— What you need to do —
Transcribe only what runs from the line including "quality motorists is" through the last line of the entries, exactly as it appears.

— Stored entries —
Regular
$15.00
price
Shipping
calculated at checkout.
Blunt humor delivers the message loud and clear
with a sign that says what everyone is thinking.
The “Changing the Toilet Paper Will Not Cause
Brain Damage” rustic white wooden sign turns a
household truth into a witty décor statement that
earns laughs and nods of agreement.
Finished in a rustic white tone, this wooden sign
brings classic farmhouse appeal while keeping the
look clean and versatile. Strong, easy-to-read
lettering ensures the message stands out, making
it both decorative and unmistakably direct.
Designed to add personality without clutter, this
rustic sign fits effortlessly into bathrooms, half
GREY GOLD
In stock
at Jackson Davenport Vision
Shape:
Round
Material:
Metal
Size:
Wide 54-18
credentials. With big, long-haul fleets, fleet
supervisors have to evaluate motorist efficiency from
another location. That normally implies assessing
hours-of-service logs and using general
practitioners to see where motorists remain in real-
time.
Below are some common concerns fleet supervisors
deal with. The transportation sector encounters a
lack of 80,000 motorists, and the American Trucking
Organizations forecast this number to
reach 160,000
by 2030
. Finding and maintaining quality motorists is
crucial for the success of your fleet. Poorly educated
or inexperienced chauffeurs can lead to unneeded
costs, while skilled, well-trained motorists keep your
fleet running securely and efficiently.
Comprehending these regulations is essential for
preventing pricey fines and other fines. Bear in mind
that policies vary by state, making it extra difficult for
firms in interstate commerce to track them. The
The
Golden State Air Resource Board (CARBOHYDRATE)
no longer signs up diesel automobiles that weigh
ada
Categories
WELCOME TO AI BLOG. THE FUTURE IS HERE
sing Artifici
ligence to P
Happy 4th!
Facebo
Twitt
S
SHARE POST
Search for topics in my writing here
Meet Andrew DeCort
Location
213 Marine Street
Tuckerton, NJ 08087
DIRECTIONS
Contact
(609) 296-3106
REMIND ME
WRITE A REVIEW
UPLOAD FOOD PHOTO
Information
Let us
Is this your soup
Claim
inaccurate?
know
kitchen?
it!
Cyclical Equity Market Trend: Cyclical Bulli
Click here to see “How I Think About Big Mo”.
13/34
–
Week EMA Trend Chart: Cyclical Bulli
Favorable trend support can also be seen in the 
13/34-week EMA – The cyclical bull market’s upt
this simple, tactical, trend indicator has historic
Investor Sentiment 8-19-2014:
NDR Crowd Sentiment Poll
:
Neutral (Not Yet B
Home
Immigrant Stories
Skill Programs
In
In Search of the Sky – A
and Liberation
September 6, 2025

— Solution to this problem —
. Finding and maintaining quality motorists is
crucial for the success of your fleet. Poorly educated
or inexperienced chauffeurs can lead to unneeded
costs, while skilled, well-trained motorists keep your
fleet running securely and efficiently.
Comprehending these regulations is essential for
preventing pricey fines and other fines. Bear in mind
that policies vary by state, making it extra difficult for
firms in interstate commerce to track them. The
The
Golden State Air Resource Board (CARBOHYDRATE)
no longer signs up diesel automobiles that weigh
ada
Categories
WELCOME TO AI BLOG. THE FUTURE IS HERE
sing Artifici
ligence to P
Happy 4th!
Facebo
Twitt
S
SHARE POST
Search for topics in my writing here
Meet Andrew DeCort
Location
213 Marine Street
Tuckerton, NJ 08087
DIRECTIONS
Contact
(609) 296-3106
REMIND ME
WRITE A REVIEW
UPLOAD FOOD PHOTO
Information
Let us
Is this your soup
Claim
inaccurate?
know
kitchen?
it!
Cyclical Equity Market Trend: Cyclical Bulli
Click here to see “How I Think About Big Mo”.
13/34
–
Week EMA Trend Chart: Cyclical Bulli
Favorable trend support can also be seen in the 
13/34-week EMA – The cyclical bull market’s upt
this simple, tactical, trend indicator has historic
Investor Sentiment 8-19-2014:
NDR Crowd Sentiment Poll
:
Neutral (Not Yet B
Home
Immigrant Stories
Skill Programs
In
In Search of the Sky – A
and Liberation
September 6, 2025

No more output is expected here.